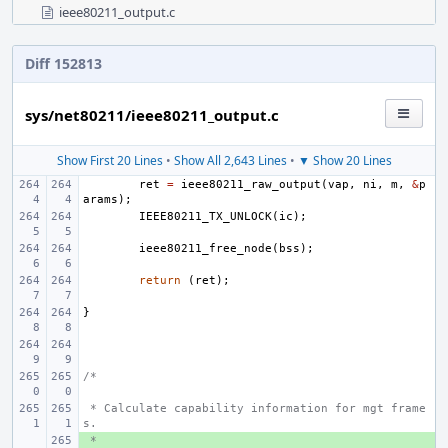
ieee80211_output.c
Diff 152813
sys/net80211/ieee80211_output.c
Show First 20 Lines
•
Show All 2,643 Lines
•
▼ Show 20 Lines
ret
=
ieee80211_raw_output
(
vap
,
ni
,
m
,
&
p
arams
);
IEEE80211_TX_UNLOCK
(
ic
);
ieee80211_free_node
(
bss
);
return
(
ret
);
}
/*
 * Calculate capability information for mgt frame
s.
 *
+ 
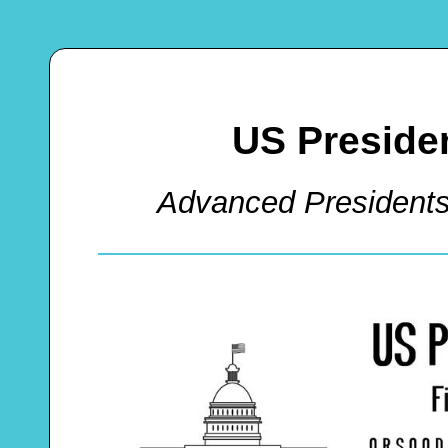
US Preside
Advanced President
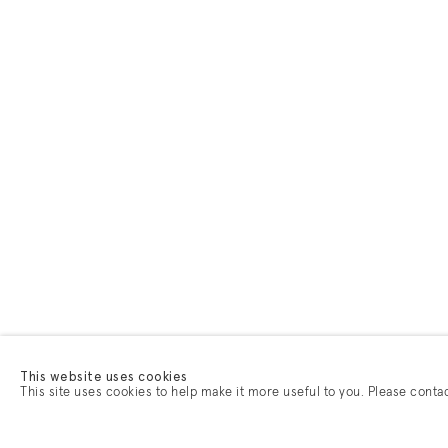
This website uses cookies
This site uses cookies to help make it more useful to you. Please conta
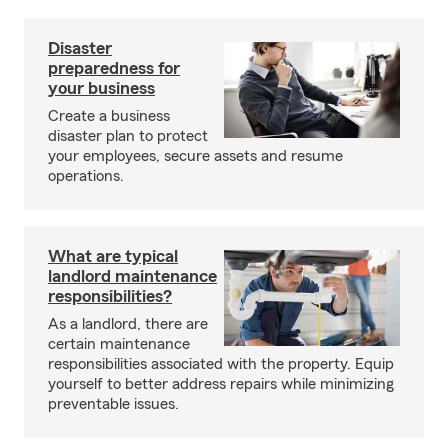
Disaster
preparedness for
your business
Create a business
disaster plan to protect
your employees, secure assets and resume
operations.
What are typical
landlord maintenance
responsibilities?
As a landlord, there are
certain maintenance
responsibilities associated with the property. Equip
yourself to better address repairs while minimizing
preventable issues.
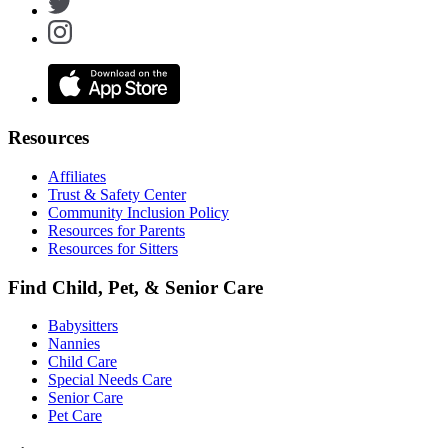
Resources
Affiliates
Trust & Safety Center
Community Inclusion Policy
Resources for Parents
Resources for Sitters
Find Child, Pet, & Senior Care
Babysitters
Nannies
Child Care
Special Needs Care
Senior Care
Pet Care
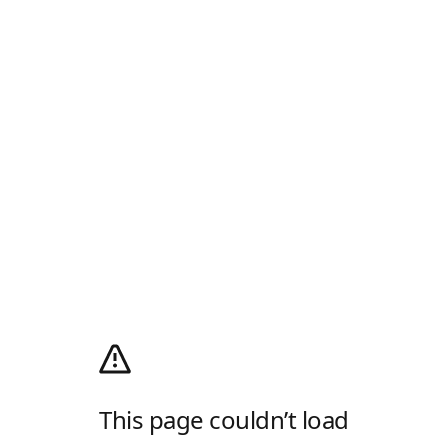
This page couldn’t load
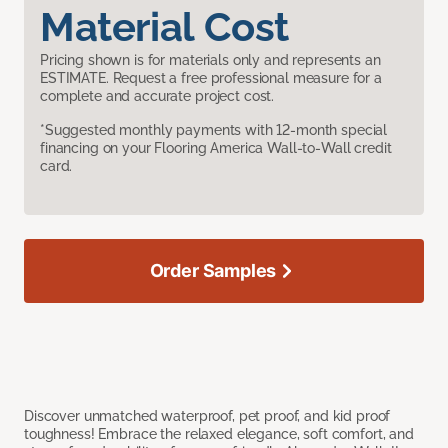
Material Cost
Pricing shown is for materials only and represents an
ESTIMATE. Request a free professional measure for a
complete and accurate project cost.
*Suggested monthly payments with 12-month special
financing on your Flooring America Wall-to-Wall credit
card.
Order Samples
Discover unmatched waterproof, pet proof, and kid proof
toughness! Embrace the relaxed elegance, soft comfort, and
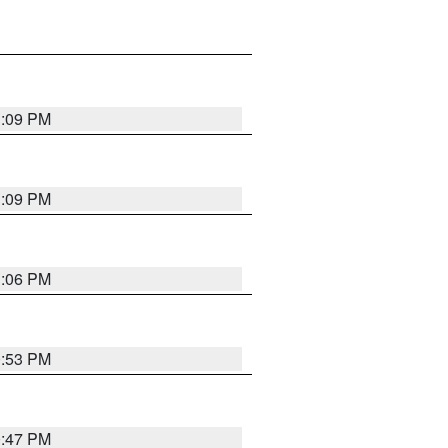
1:09 PM
1:09 PM
1:06 PM
0:53 PM
0:47 PM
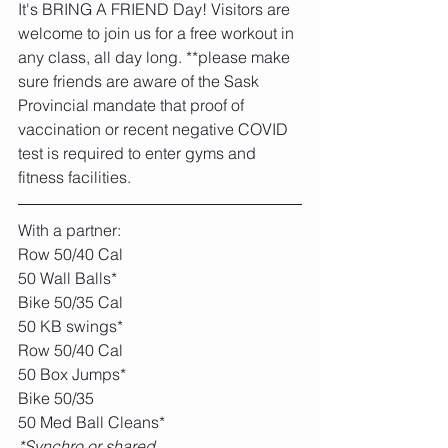
It's BRING A FRIEND Day! Visitors are 
welcome to join us for a free workout in 
any class, all day long. **please make 
sure friends are aware of the Sask 
Provincial mandate that proof of 
vaccination or recent negative COVID 
test is required to enter gyms and 
fitness facilities. 
With a partner:
Row 50/40 Cal
50 Wall Balls*
Bike 50/35 Cal
50 KB swings*
Row 50/40 Cal
50 Box Jumps*
Bike 50/35
50 Med Ball Cleans*
*Synchro or shared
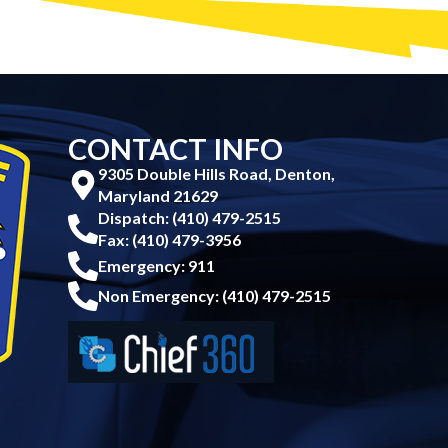
CONTACT INFO
9305 Double Hills Road, Denton,
Maryland 21629
Dispatch: (410) 479-2515
Fax: (410) 479-3956
Emergency: 911
Non Emergency: (410) 479-2515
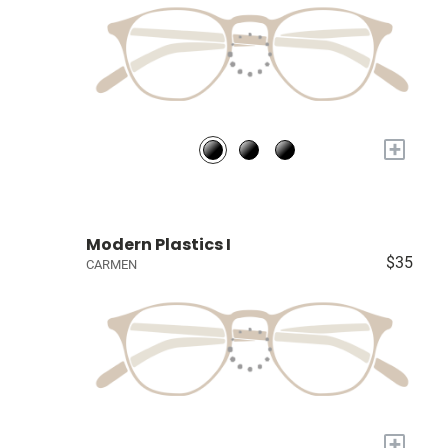
+
Modern Plastics I
$35
CARMEN
+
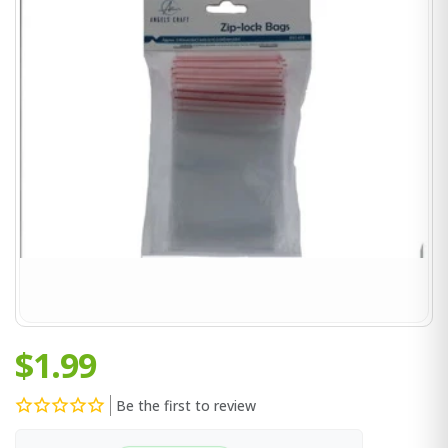
$1.99
Be the first to review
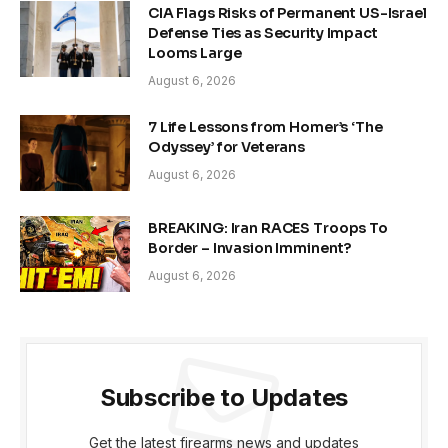
CIA Flags Risks of Permanent US-Israel
Defense Ties as Security Impact
Looms Large
August 6, 2026
7 Life Lessons from Homer’s ‘The
Odyssey’ for Veterans
August 6, 2026
BREAKING: Iran RACES Troops To
Border – Invasion Imminent?
August 6, 2026
Subscribe to Updates
Get the latest firearms news and updates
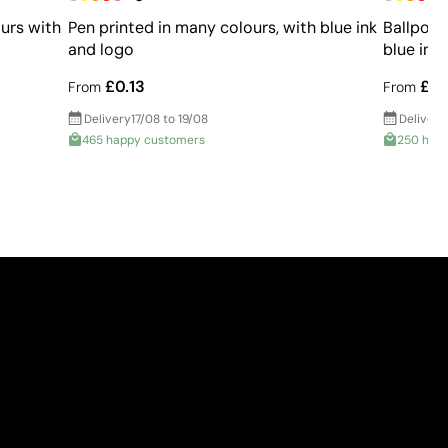
urs with
Pen printed in many colours, with blue ink
Ballpoin
and logo
blue ink
£0.13
£0.
From
From
Delivery
17/08 to 19/08
Delivery
465 happy customers
250 hap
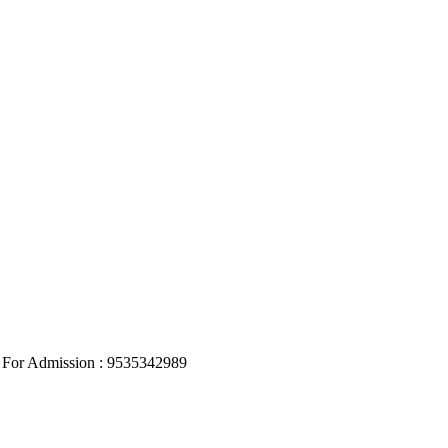
, For Admission : 9535342989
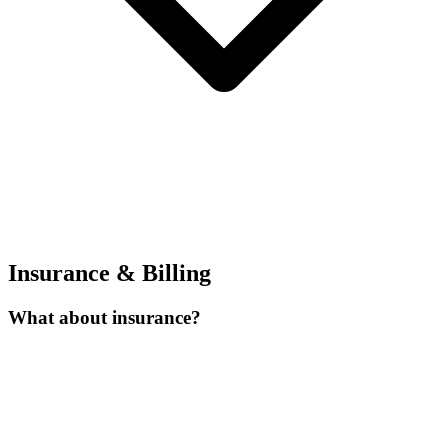
Insurance & Billing
What about insurance?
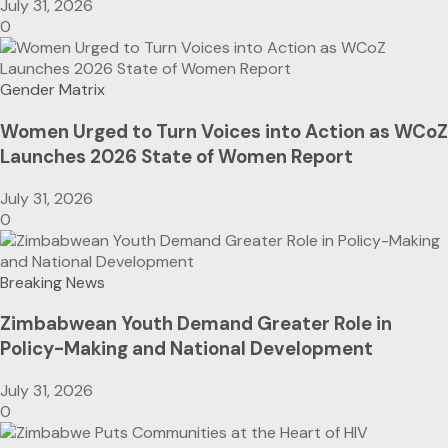
July 31, 2026
0
Gender Matrix
Women Urged to Turn Voices into Action as WCoZ
Launches 2026 State of Women Report
July 31, 2026
0
Breaking News
Zimbabwean Youth Demand Greater Role in
Policy-Making and National Development
July 31, 2026
0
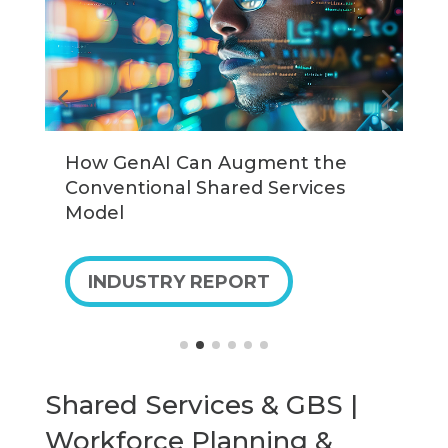
How GenAI Can Augment the
U
Conventional Shared Services
G
Model
INDUSTRY REPORT
Shared Services & GBS |
Workforce Planning &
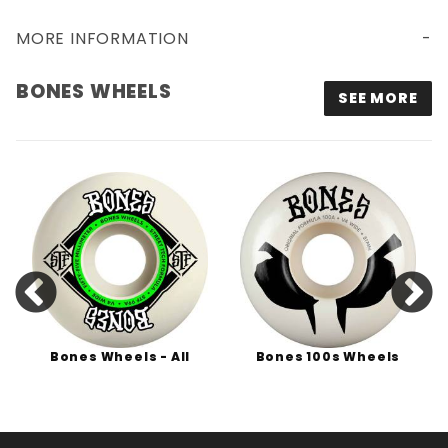
MORE INFORMATION
BONES WHEELS
SEE MORE
Bones Wheels - All
Bones 100s Wheels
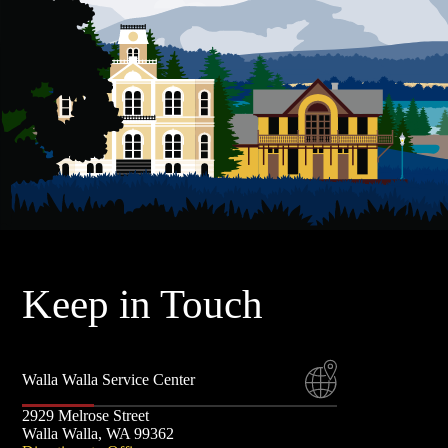
t
F
S
a
E
E
S
p
r
l
Keep in Touch
Walla Walla Service Center
2929 Melrose Street
Walla Walla, WA 99362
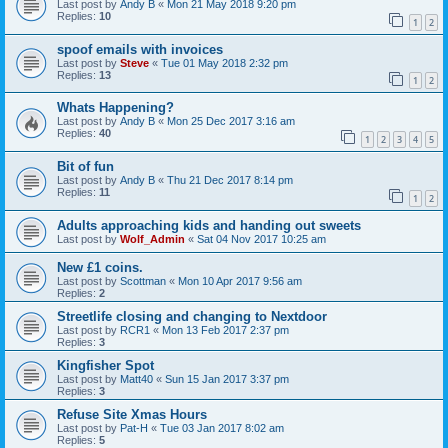
Last post by
Andy B
«
Mon 21 May 2018 9:20 pm
Replies:
10
1
2
spoof emails with invoices
Last post by
Steve
«
Tue 01 May 2018 2:32 pm
Replies:
13
1
2
Whats Happening?
Last post by
Andy B
«
Mon 25 Dec 2017 3:16 am
Replies:
40
1
2
3
4
5
Bit of fun
Last post by
Andy B
«
Thu 21 Dec 2017 8:14 pm
Replies:
11
1
2
Adults approaching kids and handing out sweets
Last post by
Wolf_Admin
«
Sat 04 Nov 2017 10:25 am
New £1 coins.
Last post by
Scottman
«
Mon 10 Apr 2017 9:56 am
Replies:
2
Streetlife closing and changing to Nextdoor
Last post by
RCR1
«
Mon 13 Feb 2017 2:37 pm
Replies:
3
Kingfisher Spot
Last post by
Matt40
«
Sun 15 Jan 2017 3:37 pm
Replies:
3
Refuse Site Xmas Hours
Last post by
Pat-H
«
Tue 03 Jan 2017 8:02 am
Replies:
5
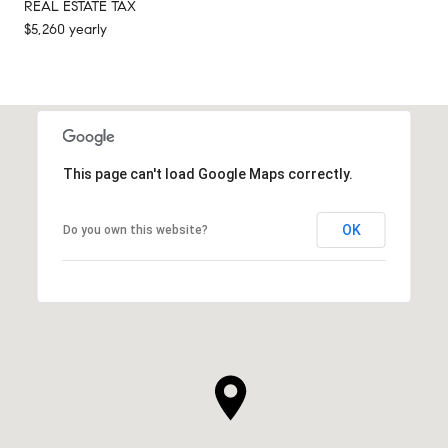
REAL ESTATE TAX
$5,260 yearly
This page can't load Google Maps correctly.
OK
Do you own this website?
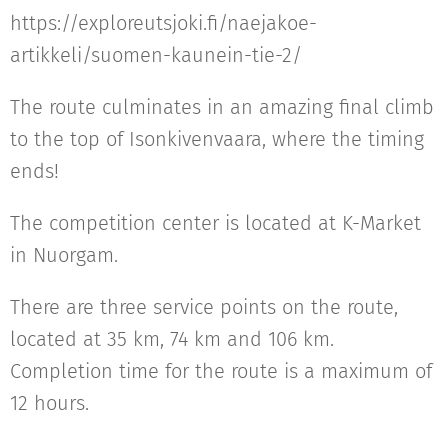
https://exploreutsjoki.fi/naejakoe-
artikkeli/suomen-kaunein-tie-2/
The route culminates in an amazing final climb
to the top of Isonkivenvaara, where the timing
ends!
The competition center is located at K-Market
in Nuorgam.
There are three service points on the route,
located at 35 km, 74 km and 106 km.
Completion time for the route is a maximum of
12 hours.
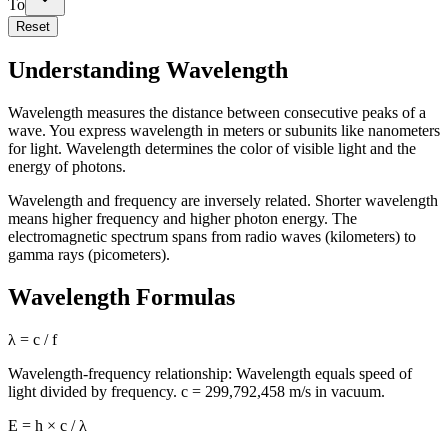
To
Reset
Understanding Wavelength
Wavelength measures the distance between consecutive peaks of a
wave. You express wavelength in meters or subunits like nanometers
for light. Wavelength determines the color of visible light and the
energy of photons.
Wavelength and frequency are inversely related. Shorter wavelength
means higher frequency and higher photon energy. The
electromagnetic spectrum spans from radio waves (kilometers) to
gamma rays (picometers).
Wavelength Formulas
λ = c / f
Wavelength-frequency relationship: Wavelength equals speed of
light divided by frequency. c = 299,792,458 m/s in vacuum.
E = h × c / λ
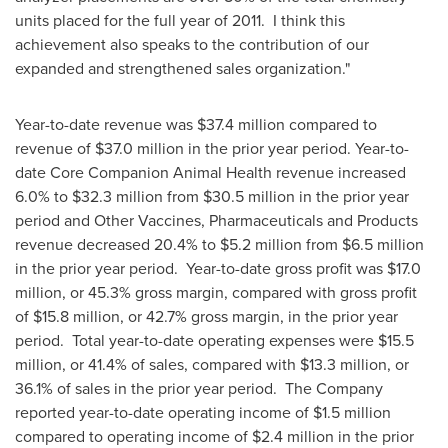
units placed for the full year of 2011. I think this
achievement also speaks to the contribution of our
expanded and strengthened sales organization."
Year-to-date revenue was
$37.4 million
compared to
revenue of
$37.0 million
in the prior year period. Year-to-
date Core Companion Animal Health revenue increased
6.0% to
$32.3 million
from
$30.5 million
in the prior year
period and Other Vaccines, Pharmaceuticals and Products
revenue decreased 20.4% to
$5.2 million
from
$6.5 million
in the prior year period. Year-to-date gross profit was
$17.0
million
, or 45.3% gross margin, compared with gross profit
of
$15
.8 million, or 42.7% gross margin, in the prior year
period. Total year-to-date operating expenses were
$15.5
million
, or 41.4% of sales, compared with
$13.3 million
, or
36.1% of sales in the prior year period. The Company
reported year-to-date operating income of
$1.5 million
compared to operating income of
$2.4 million
in the prior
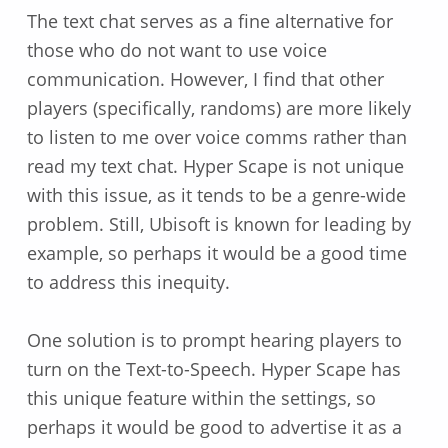
The text chat serves as a fine alternative for
those who do not want to use voice
communication. However, I find that other
players (specifically, randoms) are more likely
to listen to me over voice comms rather than
read my text chat. Hyper Scape is not unique
with this issue, as it tends to be a genre-wide
problem. Still, Ubisoft is known for leading by
example, so perhaps it would be a good time
to address this inequity.
One solution is to prompt hearing players to
turn on the Text-to-Speech. Hyper Scape has
this unique feature within the settings, so
perhaps it would be good to advertise it as a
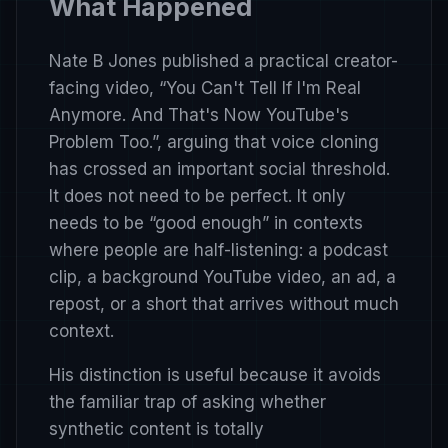
What Happened
Nate B Jones published a practical creator-
facing video,
“You Can't Tell If I'm Real
Anymore. And That's Now YouTube's
Problem Too.”
, arguing that voice cloning
has crossed an important social threshold.
It does not need to be perfect. It only
needs to be “good enough” in contexts
where people are half-listening: a podcast
clip, a background YouTube video, an ad, a
repost, or a short that arrives without much
context.
His distinction is useful because it avoids
the familiar trap of asking whether
synthetic content is totally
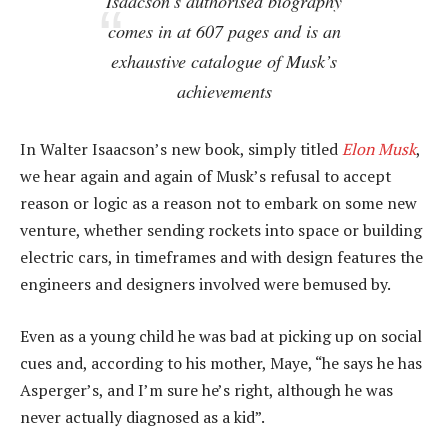
Isaacson’s authorised biography
comes in at 607 pages and is an
exhaustive catalogue of Musk’s
achievements
In Walter Isaacson’s new book, simply titled
Elon Musk
,
we hear again and again of Musk’s refusal to accept
reason or logic as a reason not to embark on some new
venture, whether sending rockets into space or building
electric cars, in timeframes and with design features the
engineers and designers involved were bemused by.
Even as a young child he was bad at picking up on social
cues and, according to his mother, Maye, “he says he has
Asperger’s, and I’m sure he’s right, although he was
never actually diagnosed as a kid”.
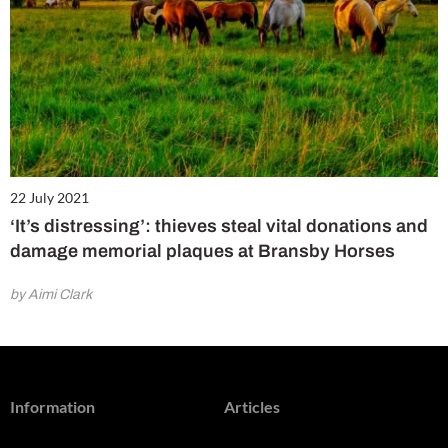
22 July 2021
‘It’s distressing’: thieves steal vital donations and
damage memorial plaques at Bransby Horses
by Aimi Clark
Information
Articles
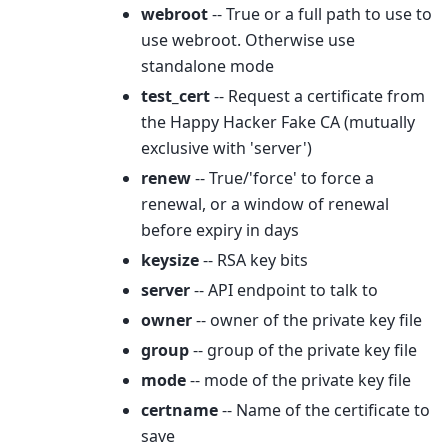
webroot
-- True or a full path to use to
use webroot. Otherwise use
standalone mode
test_cert
-- Request a certificate from
the Happy Hacker Fake CA (mutually
exclusive with 'server')
renew
-- True/'force' to force a
renewal, or a window of renewal
before expiry in days
keysize
-- RSA key bits
server
-- API endpoint to talk to
owner
-- owner of the private key file
group
-- group of the private key file
mode
-- mode of the private key file
certname
-- Name of the certificate to
save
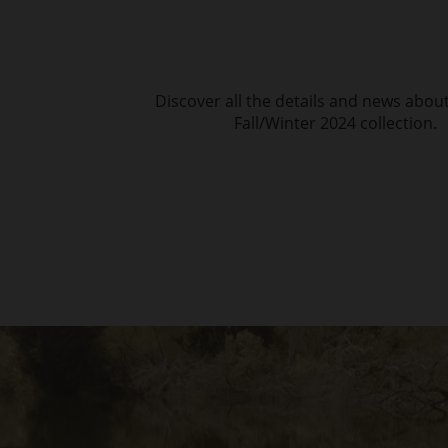
Discover all the details and news abou
Fall/Winter 2024 collection.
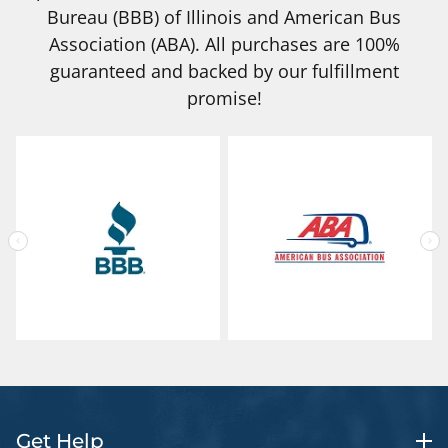
Bureau (BBB) of Illinois and American Bus
Association (ABA). All purchases are 100%
guaranteed and backed by our fulfillment
promise!
Get Help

EXERCISE BRIEF
Go through the material above line by line and state how many lines contain "responsibilities". Give only the number.

RESULT
2